(EXERCISE REQUIREMENTS) From the records, report how many lines hold the word "destination", with the number as the sole reply.

(DATA TO EXAMINE)
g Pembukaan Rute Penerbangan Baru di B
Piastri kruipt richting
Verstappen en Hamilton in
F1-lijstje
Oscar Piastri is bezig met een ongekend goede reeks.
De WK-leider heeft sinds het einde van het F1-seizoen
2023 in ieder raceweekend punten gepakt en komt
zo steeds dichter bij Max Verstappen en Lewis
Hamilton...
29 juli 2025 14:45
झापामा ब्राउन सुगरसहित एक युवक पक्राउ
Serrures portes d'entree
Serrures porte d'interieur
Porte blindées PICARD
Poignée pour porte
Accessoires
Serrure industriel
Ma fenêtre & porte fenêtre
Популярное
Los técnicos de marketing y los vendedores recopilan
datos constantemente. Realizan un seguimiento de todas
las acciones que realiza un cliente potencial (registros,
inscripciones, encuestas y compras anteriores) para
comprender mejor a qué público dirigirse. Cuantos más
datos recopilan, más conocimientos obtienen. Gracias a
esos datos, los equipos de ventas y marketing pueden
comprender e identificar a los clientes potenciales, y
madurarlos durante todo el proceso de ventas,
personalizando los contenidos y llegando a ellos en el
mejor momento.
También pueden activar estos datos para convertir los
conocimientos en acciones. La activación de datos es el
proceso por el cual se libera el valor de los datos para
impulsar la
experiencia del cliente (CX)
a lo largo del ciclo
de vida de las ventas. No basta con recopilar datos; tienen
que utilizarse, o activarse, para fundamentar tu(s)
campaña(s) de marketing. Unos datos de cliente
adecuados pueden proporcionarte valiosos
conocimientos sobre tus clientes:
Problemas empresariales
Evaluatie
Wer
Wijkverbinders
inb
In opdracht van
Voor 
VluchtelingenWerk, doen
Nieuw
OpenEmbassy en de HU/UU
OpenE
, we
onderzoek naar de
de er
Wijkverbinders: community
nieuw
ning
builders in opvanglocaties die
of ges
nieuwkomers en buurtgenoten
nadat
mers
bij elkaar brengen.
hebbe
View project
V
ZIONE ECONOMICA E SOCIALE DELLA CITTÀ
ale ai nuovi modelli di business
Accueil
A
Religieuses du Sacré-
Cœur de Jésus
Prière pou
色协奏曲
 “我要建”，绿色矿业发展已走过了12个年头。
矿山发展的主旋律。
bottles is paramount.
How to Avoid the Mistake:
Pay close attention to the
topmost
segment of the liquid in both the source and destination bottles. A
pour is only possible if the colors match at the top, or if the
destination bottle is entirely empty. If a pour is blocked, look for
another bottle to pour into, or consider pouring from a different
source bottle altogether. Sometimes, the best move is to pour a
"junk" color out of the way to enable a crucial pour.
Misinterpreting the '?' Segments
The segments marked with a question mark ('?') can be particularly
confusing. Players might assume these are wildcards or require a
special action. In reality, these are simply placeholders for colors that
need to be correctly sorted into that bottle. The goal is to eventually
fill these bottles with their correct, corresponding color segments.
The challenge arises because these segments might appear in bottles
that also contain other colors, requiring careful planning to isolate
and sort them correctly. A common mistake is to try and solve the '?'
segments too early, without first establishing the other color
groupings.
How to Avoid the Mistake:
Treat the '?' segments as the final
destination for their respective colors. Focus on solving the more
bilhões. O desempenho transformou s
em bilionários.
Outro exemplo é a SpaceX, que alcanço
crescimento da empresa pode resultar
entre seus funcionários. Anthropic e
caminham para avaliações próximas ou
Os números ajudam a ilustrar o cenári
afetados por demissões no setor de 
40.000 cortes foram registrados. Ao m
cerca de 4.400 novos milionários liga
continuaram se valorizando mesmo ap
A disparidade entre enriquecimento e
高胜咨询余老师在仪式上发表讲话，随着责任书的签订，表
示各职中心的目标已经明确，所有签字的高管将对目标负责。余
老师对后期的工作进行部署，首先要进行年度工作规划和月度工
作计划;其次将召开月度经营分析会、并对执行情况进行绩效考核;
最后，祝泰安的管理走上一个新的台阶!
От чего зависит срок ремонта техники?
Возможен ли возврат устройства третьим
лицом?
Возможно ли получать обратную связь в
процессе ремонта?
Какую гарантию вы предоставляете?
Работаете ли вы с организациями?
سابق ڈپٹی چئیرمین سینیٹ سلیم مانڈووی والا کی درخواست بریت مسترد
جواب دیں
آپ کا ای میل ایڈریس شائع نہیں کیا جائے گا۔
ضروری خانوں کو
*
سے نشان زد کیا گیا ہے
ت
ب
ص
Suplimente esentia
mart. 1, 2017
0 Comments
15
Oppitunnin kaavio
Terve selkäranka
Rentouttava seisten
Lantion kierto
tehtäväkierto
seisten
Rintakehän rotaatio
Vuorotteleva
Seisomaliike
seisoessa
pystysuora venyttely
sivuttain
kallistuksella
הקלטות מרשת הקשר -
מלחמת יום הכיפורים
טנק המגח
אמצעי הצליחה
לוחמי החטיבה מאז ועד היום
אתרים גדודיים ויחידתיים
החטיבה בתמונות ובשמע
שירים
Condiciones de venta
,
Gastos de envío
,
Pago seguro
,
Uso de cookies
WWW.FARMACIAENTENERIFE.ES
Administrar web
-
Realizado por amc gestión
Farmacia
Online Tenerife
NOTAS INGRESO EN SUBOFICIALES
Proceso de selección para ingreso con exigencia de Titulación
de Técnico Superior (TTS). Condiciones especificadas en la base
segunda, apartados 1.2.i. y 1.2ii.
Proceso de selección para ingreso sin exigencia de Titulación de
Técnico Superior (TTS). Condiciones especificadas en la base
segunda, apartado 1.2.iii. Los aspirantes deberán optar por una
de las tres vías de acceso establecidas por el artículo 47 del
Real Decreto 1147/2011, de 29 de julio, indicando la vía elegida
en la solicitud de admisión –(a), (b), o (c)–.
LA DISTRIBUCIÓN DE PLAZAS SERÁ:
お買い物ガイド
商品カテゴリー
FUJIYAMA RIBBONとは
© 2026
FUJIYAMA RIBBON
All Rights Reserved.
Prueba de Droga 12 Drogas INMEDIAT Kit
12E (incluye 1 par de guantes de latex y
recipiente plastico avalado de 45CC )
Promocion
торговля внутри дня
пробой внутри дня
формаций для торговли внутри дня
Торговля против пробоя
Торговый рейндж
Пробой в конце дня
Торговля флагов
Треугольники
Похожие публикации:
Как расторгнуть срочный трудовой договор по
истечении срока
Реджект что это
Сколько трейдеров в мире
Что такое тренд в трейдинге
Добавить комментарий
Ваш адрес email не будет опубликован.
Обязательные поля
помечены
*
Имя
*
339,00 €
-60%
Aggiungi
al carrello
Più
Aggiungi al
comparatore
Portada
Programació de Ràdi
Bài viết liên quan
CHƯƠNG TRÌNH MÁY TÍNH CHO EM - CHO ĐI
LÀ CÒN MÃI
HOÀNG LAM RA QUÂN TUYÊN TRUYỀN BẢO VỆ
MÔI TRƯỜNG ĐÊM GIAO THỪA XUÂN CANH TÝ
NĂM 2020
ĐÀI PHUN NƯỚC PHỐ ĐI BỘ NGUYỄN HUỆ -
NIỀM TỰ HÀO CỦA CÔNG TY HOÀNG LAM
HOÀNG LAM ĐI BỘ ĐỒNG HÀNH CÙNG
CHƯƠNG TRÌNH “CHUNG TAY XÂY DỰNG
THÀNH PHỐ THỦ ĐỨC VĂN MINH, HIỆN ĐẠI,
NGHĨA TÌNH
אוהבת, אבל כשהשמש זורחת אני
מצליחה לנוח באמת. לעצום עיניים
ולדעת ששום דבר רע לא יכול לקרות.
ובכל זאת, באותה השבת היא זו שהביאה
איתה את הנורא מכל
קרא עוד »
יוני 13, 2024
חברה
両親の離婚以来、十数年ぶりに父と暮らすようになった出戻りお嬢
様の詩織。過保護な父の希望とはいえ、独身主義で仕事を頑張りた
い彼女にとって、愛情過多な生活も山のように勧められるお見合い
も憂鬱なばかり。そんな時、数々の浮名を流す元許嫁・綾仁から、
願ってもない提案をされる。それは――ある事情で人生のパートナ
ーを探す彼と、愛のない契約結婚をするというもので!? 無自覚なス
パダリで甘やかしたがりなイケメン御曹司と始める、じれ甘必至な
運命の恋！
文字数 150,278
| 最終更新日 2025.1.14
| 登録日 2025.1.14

(REPLY TO THE TASK) 3